Last week, we recalled the event of Moses meeting God in the burning bush. God told Moses that he would be the person to lead the people of Israel out from captivity in Egypt to the Holy Land. Moses listened to God. He went to Egypt, negotiated with the Pharoah, secured the release of the people of Israel, and led them across the Red Sea into the wilderness. 


At this point in the story, the people had been in the wilderness about 45 days and they were beginning to run out of the food they brought for the journey. Whenever food is scarce, people begin to panic. And, the people were indeed beginning to panic.


Listen now to the story as we read from Exodus chapter 16, verses one through twenty-one.



Scripture Exodus 16:1-18


16 The whole Israelite community set out from Elim and came to the Desert of Sin, which is between Elim and Sinai, on the fifteenth day of the second month after they had come out of Egypt. 

2 In the desert the whole community grumbled against Moses and Aaron. 

3 The Israelites said to them, “If only we had died by the Lord’s hand in Egypt! There we sat around pots of meat and ate all the food we wanted, but you have brought us out into this desert to starve this entire assembly to death.”

4 Then the Lord said to Moses, “I will rain down bread from heaven for you. The people are to go out each day and gather enough for that day. In this way I will test them and see whether they will follow my instructions. 

5 On the sixth day they are to prepare what they bring in, and that is to be twice as much as they gather on the other days.”

6 So Moses and Aaron said to all the Israelites, “In the evening you will know that it was the Lord who brought you out of Egypt, 

7 and in the morning you will see the glory of the Lord, because he has heard your grumbling against him. Who are we, that you should grumble against us?” 

8 Moses also said, “You will know that it was the Lord when he gives you meat to eat in the evening and all the bread you want in the morning, because he has heard your grumbling against him. Who are we? You are not grumbling against us, but against the Lord.”

9 Then Moses told Aaron, “Say to the entire Israelite community, ‘Come before the Lord, for he has heard your grumbling.’”

10 While Aaron was speaking to the whole Israelite community, they looked toward the desert, and there was the glory of the Lord appearing in the cloud.

11 The Lord said to Moses, 

12 “I have heard the grumbling of the Israelites. Tell them, ‘At twilight you will eat meat, and in the morning you will be filled with bread.

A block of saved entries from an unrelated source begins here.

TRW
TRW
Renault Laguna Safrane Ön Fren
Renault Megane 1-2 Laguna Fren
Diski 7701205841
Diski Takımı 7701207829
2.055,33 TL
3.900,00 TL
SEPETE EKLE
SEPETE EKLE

Then you will know that I am the Lord your God.’”

13 That evening quail came and covered the camp, and in the morning there was a layer of dew around the camp. 

14 When the dew was gone, thin flakes like frost on the ground appeared on the desert floor. 

15 When the Israelites saw it, they said to each other, “What is it?” For they did not know what it was.

Moses said to them, “It is the bread the Lord has given you to eat. 

16 This is what the Lord has commanded: ‘Everyone is to gather as much as they need. Take an omer for each person you have in your tent.’”

17 The Israelites did as they were told; some gathered much, some little. 

18 And when they measured it by the omer, the one who gathered much did not have too much, and the one who gathered little did not have too little. Everyone had gathered just as much as they needed.

19 Then Moses said to them, “No one is to keep any of it until morning.”

20 However, some of them paid no attention to Moses; they kept part of it until morning, but it was full of maggots and began to smell. So Moses was angry with them.

21 Each morning everyone gathered as much as they needed, and when the sun grew hot, it melted away.

Here ends this reading of the word of God for the people of God. Thanks be to God. Amen.


Let us pray…


Message Manna and Quail


“What is it?” ….the word Manna translates into the phrase “what is it?” in English.


This week, on the local Nextdoor page, a grandparent complained about the food in a nearby school looking unappetizing. They posted a photo of a hamburger and basically asked – What is it? 


But, like the manna, the important thing was that it was food, and fuel for the bodies of the people who had to eat it. And, sometimes the most delicious foods come in surprising packages.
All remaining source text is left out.